Know that a conductor moving across a magnetic field or a changing magnetic field linking with a conductor can induce an e.m.f. in the conductor

4.5.1 Electromagnetic Induction

What is Electromagnetic Induction?

When a conductor (like a wire) moves through a magnetic field, or when the magnetic field around a conductor changes, an electric current is produced. This is called electromagnetic induction.

Why Does It Happen?

Think of a magnet as a “magnetic wind.” When a conductor cuts through this wind, it feels a force that pushes the electrons in the wire, creating a flow of charge – an e.m.f. The faster the conductor moves or the faster the field changes, the stronger the e.m.f.

Key Formula

The induced e.m.f. is given by Faraday’s law:

\$\mathcal{E} = -N \frac{d\Phi}{dt}\$

Where:

• \$\mathcal{E}\$ – induced e.m.f. (volts)
• \$N\$ – number of turns in the coil
• \$\Phi\$ – magnetic flux (Wb)
• \$\frac{d\Phi}{dt}\$ – rate of change of flux (Wb s⁻¹)

Magnetic Flux

Magnetic flux is the amount of magnetic field passing through a given area:

\$\Phi = B \, A \, \cos\theta\$

Where:

• \$B\$ – magnetic field strength (T)
• \$A\$ – area of the loop (m²)
• \$\theta\$ – angle between the field and the normal to the area

Analogy: The “Magnetic Roller Coaster”

Imagine a roller coaster (the conductor) moving through a tunnel filled with invisible magnetic “winds.” As the coaster speeds up or slows down, the wind pushes against the cars, causing them to move.
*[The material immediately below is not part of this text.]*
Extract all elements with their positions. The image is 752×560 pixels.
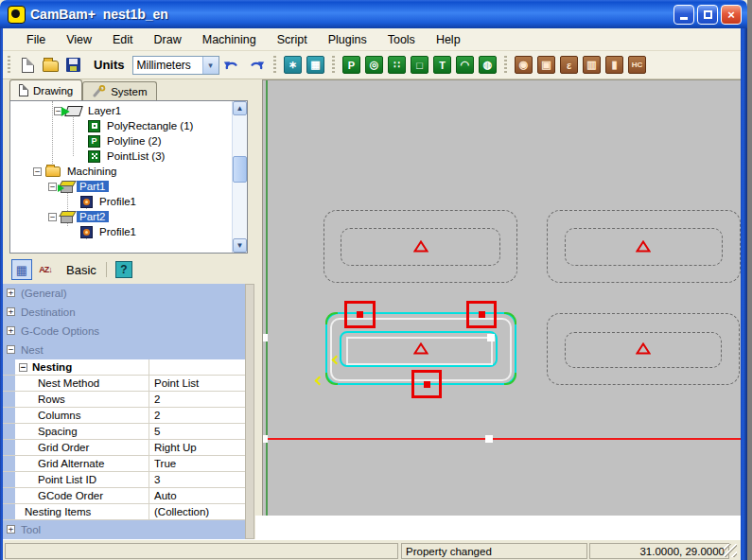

The faster the change, the stronger the push – just like a faster change in magnetic flux creates a stronger e.m.f.

Common Situations

1. Moving a straight wire through a uniform magnetic field.
2. Rotating a coil in a steady magnetic field (electric generators).
3. Changing the strength of a magnetic field around a fixed coil (induction coils).

Sign Conventions (Lenz’s Law)

The negative sign in Faraday’s law tells us that the induced e.m.f. always opposes the change that produced it. This is known as Lenz’s law.